Dataset excerpts:
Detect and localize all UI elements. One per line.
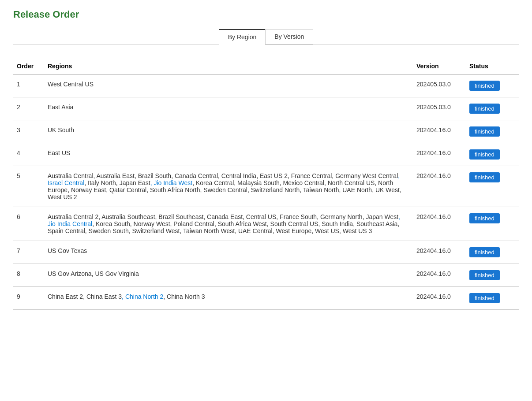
cell-status: finished	[466, 143, 519, 166]
cell-status: finished	[466, 207, 519, 241]
region-text: US Gov Texas	[48, 247, 87, 254]
region-text: , France Central	[288, 172, 332, 179]
region-text: , Brazil Southeast	[155, 213, 204, 220]
region-text: , West US	[311, 227, 339, 234]
region-text: , South India	[318, 220, 353, 227]
region-text: , UAE North	[339, 186, 372, 193]
status-badge: finished	[469, 149, 500, 160]
region-text: , Central India	[218, 172, 256, 179]
region-text[interactable]: , China North 2	[122, 293, 163, 300]
cell-regions: Australia Central 2, Australia Southeast…	[44, 207, 413, 241]
region-text: China East 2	[48, 293, 83, 300]
region-text: East Asia	[48, 104, 73, 111]
cell-regions: East Asia	[44, 97, 413, 120]
region-text: , Italy North	[84, 179, 116, 186]
region-text: , West Europe	[273, 227, 311, 234]
region-text: , Germany North	[317, 213, 362, 220]
region-text: , Sweden South	[85, 227, 129, 234]
region-text: UK South	[48, 126, 74, 134]
col-header-order: Order	[13, 58, 44, 74]
cell-regions: East US	[44, 143, 413, 166]
cell-version: 202404.16.0	[413, 120, 466, 143]
region-text: , Norway West	[130, 220, 170, 227]
cell-version: 202404.16.0	[413, 241, 466, 264]
cell-status: finished	[466, 97, 519, 120]
status-badge: finished	[469, 213, 500, 223]
col-header-status: Status	[466, 58, 519, 74]
region-text: , Canada East	[203, 213, 243, 220]
region-text: , Australia Southeast	[98, 213, 155, 220]
region-text: , France South	[276, 213, 317, 220]
cell-version: 202404.16.0	[413, 287, 466, 310]
cell-regions: UK South	[44, 120, 413, 143]
region-text: , Southeast Asia	[353, 220, 397, 227]
status-badge: finished	[469, 81, 500, 91]
tab-bar: By Region By Version	[13, 29, 519, 45]
table-row: 2East Asia202405.03.0finished	[13, 97, 519, 120]
region-text: , Taiwan North	[300, 186, 339, 193]
region-text: , Korea South	[92, 220, 130, 227]
region-text: , UAE Central	[235, 227, 273, 234]
cell-order: 4	[13, 143, 44, 166]
region-text: , Korea Central	[192, 179, 234, 186]
cell-version: 202405.03.0	[413, 74, 466, 97]
region-text: , East US 2	[256, 172, 288, 179]
cell-status: finished	[466, 241, 519, 264]
region-text: , China East 3	[83, 293, 122, 300]
table-header-row: Order Regions Version Status	[13, 58, 519, 74]
cell-status: finished	[466, 74, 519, 97]
region-text: , UK West	[372, 186, 400, 193]
status-badge: finished	[469, 293, 500, 303]
cell-order: 8	[13, 264, 44, 287]
region-text: , Malaysia South	[234, 179, 280, 186]
tab-by-version[interactable]: By Version	[265, 29, 313, 45]
region-text: , Central US	[243, 213, 276, 220]
table-row: 6Australia Central 2, Australia Southeas…	[13, 207, 519, 241]
region-text: Australia Central 2	[48, 213, 98, 220]
table-row: 5Australia Central, Australia East, Braz…	[13, 166, 519, 207]
region-text: , US Gov Virginia	[92, 270, 139, 277]
region-text: , West US 3	[339, 227, 372, 234]
region-text: , Germany West Central	[332, 172, 398, 179]
cell-order: 7	[13, 241, 44, 264]
region-text: , North Central US	[324, 179, 375, 186]
cell-version: 202404.16.0	[413, 264, 466, 287]
status-badge: finished	[469, 247, 500, 257]
region-text: West Central US	[48, 81, 94, 88]
cell-order: 6	[13, 207, 44, 241]
cell-regions: Australia Central, Australia East, Brazi…	[44, 166, 413, 207]
table-row: 8US Gov Arizona, US Gov Virginia202404.1…	[13, 264, 519, 287]
cell-regions: West Central US	[44, 74, 413, 97]
region-text: , Poland Central	[170, 220, 214, 227]
cell-regions: US Gov Texas	[44, 241, 413, 264]
cell-order: 2	[13, 97, 44, 120]
region-text: , South Africa North	[146, 186, 200, 193]
col-header-version: Version	[413, 58, 466, 74]
cell-version: 202404.16.0	[413, 207, 466, 241]
region-text: , Sweden Central	[200, 186, 247, 193]
region-text: , China North 3	[163, 293, 205, 300]
cell-status: finished	[466, 120, 519, 143]
table-row: 9China East 2, China East 3, China North…	[13, 287, 519, 310]
region-text: , Japan East	[116, 179, 150, 186]
cell-status: finished	[466, 287, 519, 310]
region-text: , South Africa West	[214, 220, 267, 227]
status-badge: finished	[469, 270, 500, 280]
cell-order: 9	[13, 287, 44, 310]
cell-version: 202404.16.0	[413, 143, 466, 166]
region-text: , Taiwan North West	[180, 227, 235, 234]
cell-regions: China East 2, China East 3, China North …	[44, 287, 413, 310]
table-row: 4East US202404.16.0finished	[13, 143, 519, 166]
cell-order: 5	[13, 166, 44, 207]
table-row: 3UK South202404.16.0finished	[13, 120, 519, 143]
region-text: , Brazil South	[135, 172, 171, 179]
region-text[interactable]: , Jio India West	[150, 179, 192, 186]
region-text: , Norway East	[67, 186, 106, 193]
region-text: , Qatar Central	[106, 186, 146, 193]
tab-by-region[interactable]: By Region	[219, 29, 266, 45]
cell-version: 202404.16.0	[413, 166, 466, 207]
region-text: , South Central US	[267, 220, 318, 227]
cell-status: finished	[466, 166, 519, 207]
region-text: , Mexico Central	[280, 179, 324, 186]
status-badge: finished	[469, 126, 500, 137]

**WHAT TO PRODUCE**
Pull every line holding "Southeast" out of the records.

**EXPECTED ANSWER**
region-text: , Brazil Southeast	[155, 213, 204, 220]
cell-regions: Australia Central 2, Australia Southeast…	[44, 207, 413, 241]
region-text: , Australia Southeast	[98, 213, 155, 220]
region-text: , Southeast Asia	[353, 220, 397, 227]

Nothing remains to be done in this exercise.